21 Killed in Clash With Xinjiang “Terrorists”

A violent confrontation between officials and police and armed men left 21 people dead and eight more in custody near the Xinjiang city of Kashgar on Tuesday. From Christopher Bodeen at The Associated Press:

Among the dead in the Tuesday afternoon fighting were 15 police officers and local government officials, the Xinjiang government propaganda office said in a news release. It said six assailants were killed on the spot and another eight were captured alive.

“Initial investigations show this was a gang plotting to carry out terrorist acts and the case is now being further cracked open,” the release said.
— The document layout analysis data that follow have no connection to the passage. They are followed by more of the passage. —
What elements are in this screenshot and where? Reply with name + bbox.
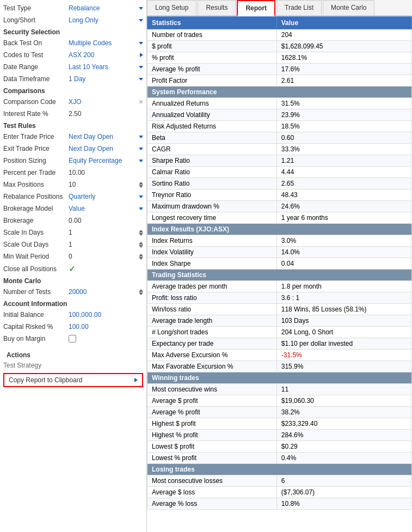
copy-report-button[interactable]: Copy Report to Clipboard bbox=[3, 373, 143, 387]
brokerage-model-value[interactable]: Value bbox=[69, 205, 143, 212]
max-positions-value[interactable]: 10 bbox=[69, 181, 143, 188]
long-short-value[interactable]: Long Only bbox=[69, 16, 143, 24]
buy-on-margin-checkbox[interactable] bbox=[69, 335, 76, 343]
value-cell: 0.60 bbox=[276, 132, 411, 144]
back-test-on-value[interactable]: Multiple Codes bbox=[69, 39, 143, 47]
codes-to-test-value[interactable]: ASX 200 bbox=[69, 51, 143, 59]
long-short-chevron[interactable] bbox=[139, 19, 143, 22]
date-range-chevron[interactable] bbox=[139, 66, 143, 69]
close-all-positions-label: Close all Positions bbox=[3, 265, 69, 273]
table-row: Most consecutive losses6 bbox=[147, 475, 412, 487]
value-cell: 14.0% bbox=[276, 247, 411, 258]
exit-trade-price-value[interactable]: Next Day Open bbox=[69, 145, 143, 152]
value-cell: 31.5% bbox=[276, 98, 411, 109]
stat-cell: Annualized Returns bbox=[147, 98, 277, 109]
exit-trade-price-chevron[interactable] bbox=[139, 148, 143, 150]
max-positions-spinner[interactable] bbox=[139, 182, 143, 188]
comparison-code-value[interactable]: XJO × bbox=[69, 97, 143, 106]
enter-trade-price-chevron[interactable] bbox=[139, 136, 143, 138]
long-short-label: Long/Short bbox=[3, 16, 69, 24]
table-row: Number of trades204 bbox=[147, 29, 412, 41]
number-of-tests-spinner[interactable] bbox=[139, 289, 143, 295]
date-range-value[interactable]: Last 10 Years bbox=[69, 63, 143, 71]
data-timeframe-chevron[interactable] bbox=[139, 78, 143, 81]
table-row: Risk Adjusted Returns18.5% bbox=[147, 121, 412, 132]
tab-trade-list[interactable]: Trade List bbox=[276, 0, 322, 15]
min-wait-period-spinner[interactable] bbox=[139, 254, 143, 260]
initial-balance-value: 100,000.00 bbox=[69, 311, 143, 319]
tab-long-setup[interactable]: Long Setup bbox=[147, 0, 196, 15]
stat-cell: Number of trades bbox=[147, 29, 277, 41]
brokerage-model-chevron[interactable] bbox=[139, 207, 143, 210]
date-range-row: Date Range Last 10 Years bbox=[0, 61, 146, 73]
codes-to-test-chevron[interactable] bbox=[140, 53, 143, 57]
table-row: Win/loss ratio118 Wins, 85 Losses (58.1%… bbox=[147, 304, 412, 315]
value-cell: 17.6% bbox=[276, 64, 411, 75]
test-strategy-link[interactable]: Test Strategy bbox=[3, 360, 143, 371]
min-wait-period-label: Min Wait Period bbox=[3, 253, 69, 260]
close-all-positions-checkbox[interactable]: ✓ bbox=[69, 264, 76, 274]
tab-monte-carlo[interactable]: Monte Carlo bbox=[323, 0, 374, 15]
rebalance-positions-chevron[interactable] bbox=[139, 195, 143, 198]
table-row: Annualized Returns31.5% bbox=[147, 98, 412, 109]
value-cell: 0.04 bbox=[276, 258, 411, 270]
scale-out-days-row: Scale Out Days 1 bbox=[0, 239, 146, 250]
scale-out-days-spinner[interactable] bbox=[139, 242, 143, 248]
value-cell: 4.44 bbox=[276, 167, 411, 178]
stat-cell: Risk Adjusted Returns bbox=[147, 121, 277, 132]
percent-per-trade-value: 10.00 bbox=[69, 169, 143, 176]
position-sizing-value[interactable]: Equity Percentage bbox=[69, 157, 143, 164]
table-row: Expectancy per trade$1.10 per dollar inv… bbox=[147, 338, 412, 350]
stat-cell: Sharpe Ratio bbox=[147, 155, 277, 167]
value-cell: 33.3% bbox=[276, 144, 411, 155]
copy-report-label: Copy Report to Clipboard bbox=[9, 376, 82, 384]
value-cell: 1.21 bbox=[276, 155, 411, 167]
buy-on-margin-row: Buy on Margin bbox=[0, 333, 146, 345]
test-type-chevron[interactable] bbox=[139, 7, 143, 10]
position-sizing-chevron[interactable] bbox=[139, 160, 143, 162]
copy-report-chevron bbox=[134, 378, 138, 382]
tab-bar: Long Setup Results Report Trade List Mon… bbox=[147, 0, 412, 16]
min-wait-period-value[interactable]: 0 bbox=[69, 253, 143, 260]
rebalance-positions-value[interactable]: Quarterly bbox=[69, 193, 143, 200]
test-type-label: Test Type bbox=[3, 4, 69, 12]
stat-cell: Average trades per month bbox=[147, 281, 277, 292]
value-cell: 24.6% bbox=[276, 201, 411, 212]
table-row: Index Volatility14.0% bbox=[147, 247, 412, 258]
col-statistics: Statistics bbox=[147, 17, 277, 29]
report-scroll-area[interactable]: Statistics Value Number of trades204$ pr… bbox=[147, 16, 412, 532]
section-cell: Index Results (XJO:ASX) bbox=[147, 224, 412, 235]
brokerage-model-label: Brokerage Model bbox=[3, 205, 69, 212]
table-row: # Long/short trades204 Long, 0 Short bbox=[147, 327, 412, 338]
stat-cell: $ profit bbox=[147, 41, 277, 52]
tab-results[interactable]: Results bbox=[198, 0, 236, 15]
table-section-row: Trading Statistics bbox=[147, 270, 412, 281]
actions-header: Actions bbox=[3, 349, 143, 360]
stat-cell: CAGR bbox=[147, 144, 277, 155]
position-sizing-label: Position Sizing bbox=[3, 157, 69, 164]
date-range-label: Date Range bbox=[3, 63, 69, 71]
table-section-row: System Performance bbox=[147, 87, 412, 98]
capital-risked-row: Capital Risked % 100.00 bbox=[0, 321, 146, 333]
value-cell: $19,060.30 bbox=[276, 395, 411, 407]
comparison-code-clear[interactable]: × bbox=[139, 97, 143, 106]
value-cell: 204 Long, 0 Short bbox=[276, 327, 411, 338]
brokerage-label: Brokerage bbox=[3, 217, 69, 224]
value-cell: 18.5% bbox=[276, 121, 411, 132]
value-cell: 6 bbox=[276, 475, 411, 487]
number-of-tests-value[interactable]: 20000 bbox=[69, 288, 143, 296]
scale-in-days-spinner[interactable] bbox=[139, 230, 143, 236]
value-cell: 103 Days bbox=[276, 315, 411, 327]
scale-out-days-value[interactable]: 1 bbox=[69, 241, 143, 248]
stat-cell: Most consecutive losses bbox=[147, 475, 277, 487]
enter-trade-price-value[interactable]: Next Day Open bbox=[69, 133, 143, 140]
test-type-value[interactable]: Rebalance bbox=[69, 4, 143, 12]
stat-cell: Index Returns bbox=[147, 235, 277, 247]
value-cell: 48.43 bbox=[276, 189, 411, 201]
scale-in-days-value[interactable]: 1 bbox=[69, 229, 143, 236]
tab-report[interactable]: Report bbox=[237, 0, 275, 16]
back-test-on-chevron[interactable] bbox=[139, 42, 143, 45]
data-timeframe-value[interactable]: 1 Day bbox=[69, 75, 143, 83]
comparisons-header: Comparisons bbox=[0, 85, 146, 96]
value-cell: -31.5% bbox=[276, 350, 411, 361]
A leading activist from the region’s indigenous Turkic Muslim Uighur ethnic group questioned the official account, saying local sources said that police sparked the incident by shooting a Uighur youth during an illegal search of homes.

CNN provided more details on the alleged terrorist activity:

[…] Hou Hanmin, spokesperson for the Xinjiang government […] told CNN that some of the captured assailants said under interrogation that they had watched videos “from overseas” that featured violence and acts of terrorism.

“Then they made those large, lethal knives and wanted to use them for Jihad,” she said, referring to the Arabic term meaning “struggle.”

“They had been training in their own house for several months. They were affected by extremism and hoped to commit themselves to Jihad.”

But Human Rights Watch’s Nicholas Bequelin urged caution about claims that terrorism was involved. From Tania Branigan at The Guardian:

“China has made many unproven and questionable statements about terrorism in the region. That does not mean there isn’t anti-state violence happening there, but we should take with a lot of caution any claim of terrorism,” said Nicholas Bequelin, senior Asia researcher at Human Rights Watch.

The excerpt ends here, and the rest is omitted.